━━━━━ Task input ━━━━━

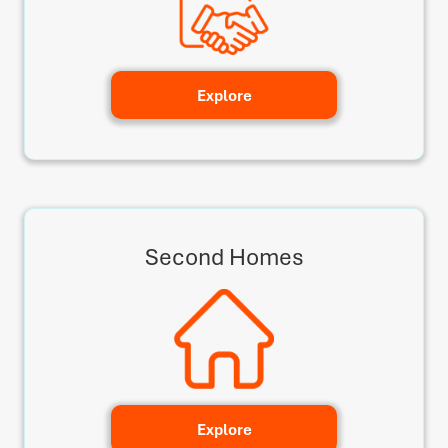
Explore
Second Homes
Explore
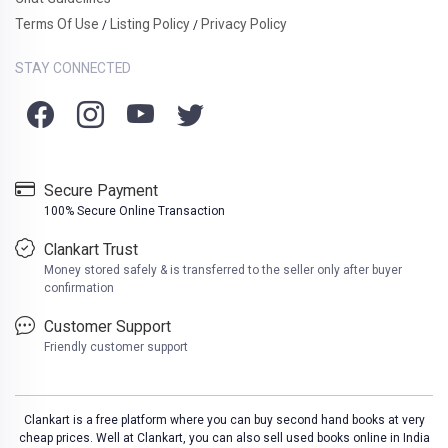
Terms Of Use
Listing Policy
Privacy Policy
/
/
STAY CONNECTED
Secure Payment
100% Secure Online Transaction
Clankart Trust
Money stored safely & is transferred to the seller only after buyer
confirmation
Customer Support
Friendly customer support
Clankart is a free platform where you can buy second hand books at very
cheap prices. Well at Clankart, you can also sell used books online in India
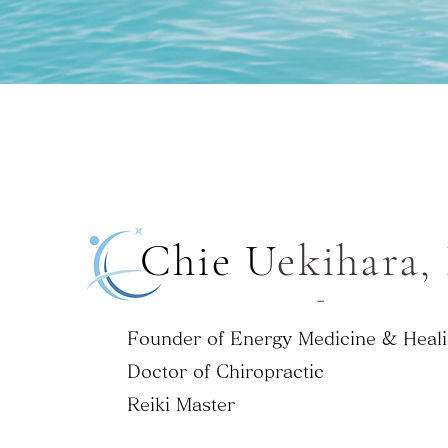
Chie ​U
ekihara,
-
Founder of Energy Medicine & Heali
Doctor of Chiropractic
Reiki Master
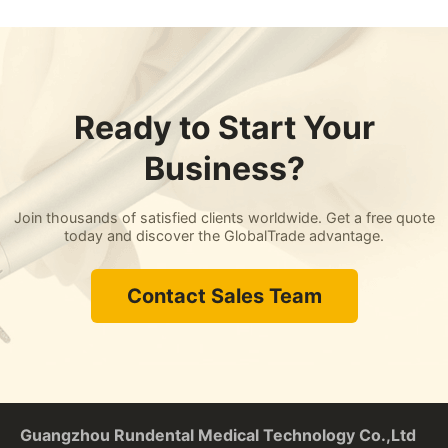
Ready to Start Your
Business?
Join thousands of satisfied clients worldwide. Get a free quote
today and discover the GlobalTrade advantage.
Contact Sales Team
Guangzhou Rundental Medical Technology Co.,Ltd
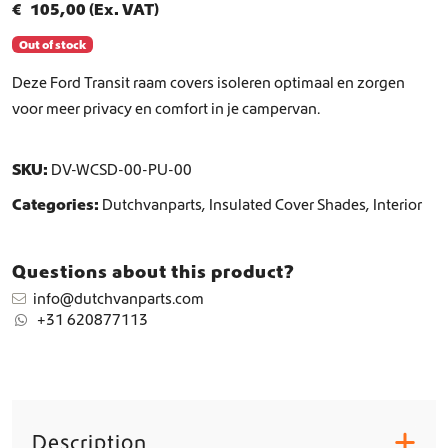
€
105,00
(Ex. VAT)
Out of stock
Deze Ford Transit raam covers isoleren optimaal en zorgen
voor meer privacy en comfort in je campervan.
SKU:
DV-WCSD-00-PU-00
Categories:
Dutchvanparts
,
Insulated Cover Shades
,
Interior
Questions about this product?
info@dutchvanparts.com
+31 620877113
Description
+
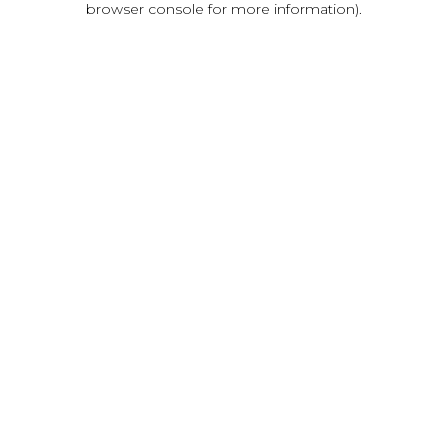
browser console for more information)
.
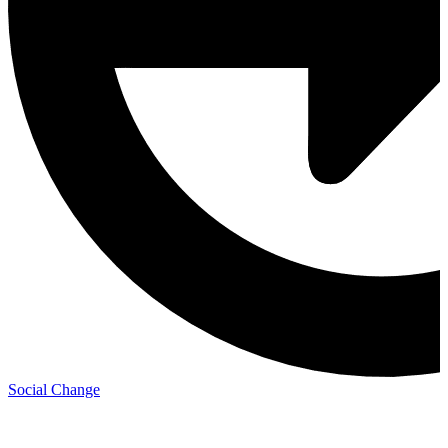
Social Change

━━━━━
━━━━━ Task input ━━━━━

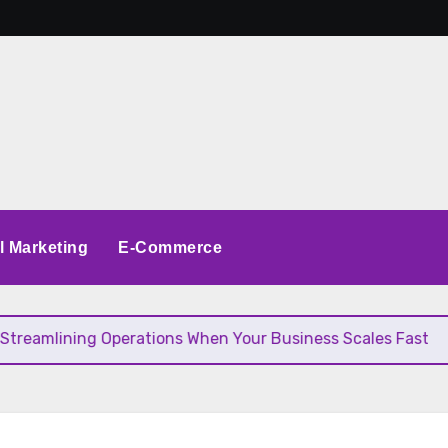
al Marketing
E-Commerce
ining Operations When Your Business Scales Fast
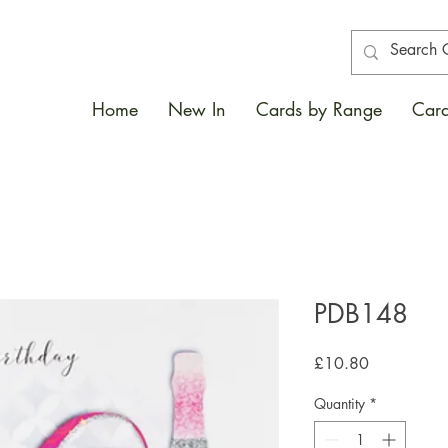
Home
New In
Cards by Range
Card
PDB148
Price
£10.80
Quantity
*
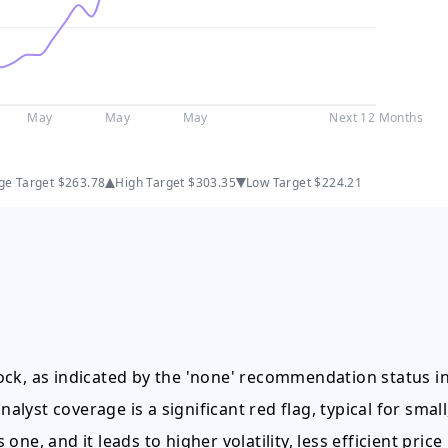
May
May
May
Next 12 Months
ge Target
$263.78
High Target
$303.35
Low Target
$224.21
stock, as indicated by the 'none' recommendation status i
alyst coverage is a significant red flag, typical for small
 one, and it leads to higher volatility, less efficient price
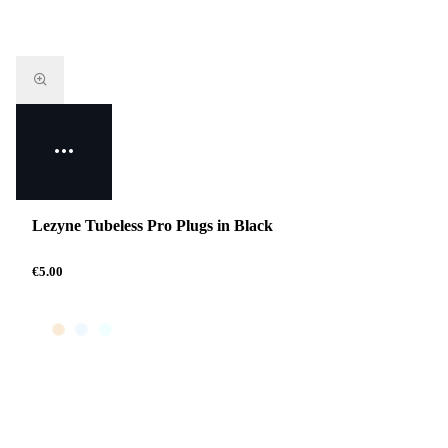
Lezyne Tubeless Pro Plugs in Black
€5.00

━━━━━

To do: Please write out, exactly as they appear above, only the lines in the stretch from the line with "Privacy Policy" through the line with "Clankart is a".

Exercise output:
Privacy Policy
/
/
STAY CONNECTED
Secure Payment
100% Secure Online Transaction
Clankart Trust
Money stored safely & is transferred to the seller only after buyer
confirmation
Customer Support
Friendly customer support
Clankart is a free platform where you can buy second hand books at very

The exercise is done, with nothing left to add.